Why Is Milk White?: & 200 Other Curious Chemistry Questions (2013)
Why does adding oils to cooking water keep it from boiling over?
Plain water by itself does not usually boil over the edge of the pot. The reason for this is that the bubbles pop when they reach the surface.
If you are cooking pasta, the proteins from the pasta change the surface tension of the water. Proteins often have one side that is charged and attracts water and another side that is not, which sticks out into the air. In this way proteins act like the soap in a soap bubble. They stabilize the bubble, so it can live longer before popping.

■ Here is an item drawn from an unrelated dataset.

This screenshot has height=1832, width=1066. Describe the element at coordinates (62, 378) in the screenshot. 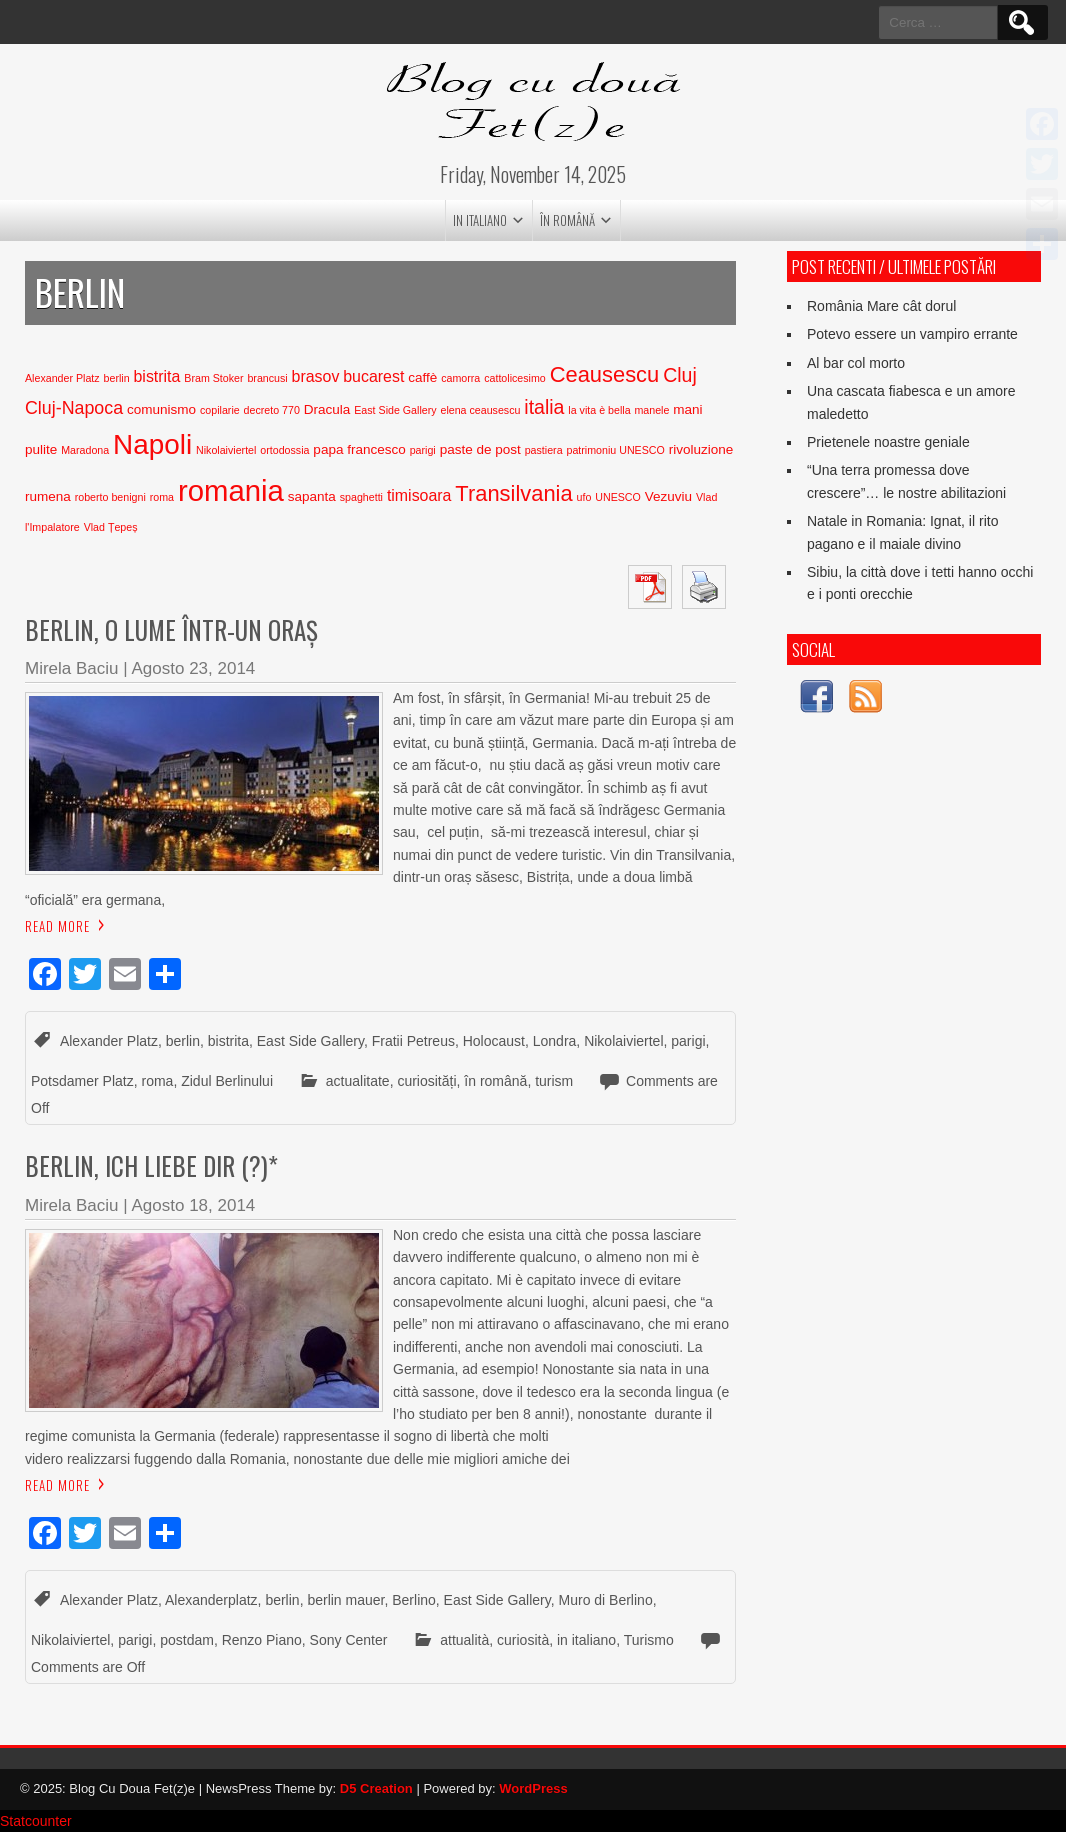 I see `Alexander Platz [Alexander Platz (2 elementi)]` at that location.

If the bubbles don’t pop, then new bubbles form underneath them and lift them up. Eventually they will spill over the edge of the pot and make a mess.
Adding a little oil changes this. The ends of the proteins that avoid water end up sticking into the oil instead of into the air. This makes the proteins unavailable to stabilize the bubbles. They are all locked up in the oil, making tiny oil droplets out of bigger ones, the same way soap does when you wash the dishes.
Adding oil to pasta coats the pasta with oil when you lift it out of the pot. This can interfere with the sauces, so they no longer coat the noodles. You can pour out the surface water first, so the oil goes down the drain, or you can stop putting oil in the pasta and just watch the pot more carefully. If you turn down the heat when the water starts to boil over, you can prevent the mess without chemistry.
As long as the water is boiling at all, it will be at the temperature of boiling water. Boiling the water faster only makes the water evaporate faster. It does not speed up the cooking, since the temperature cannot get higher than the boiling point as long as there is still water in the pot.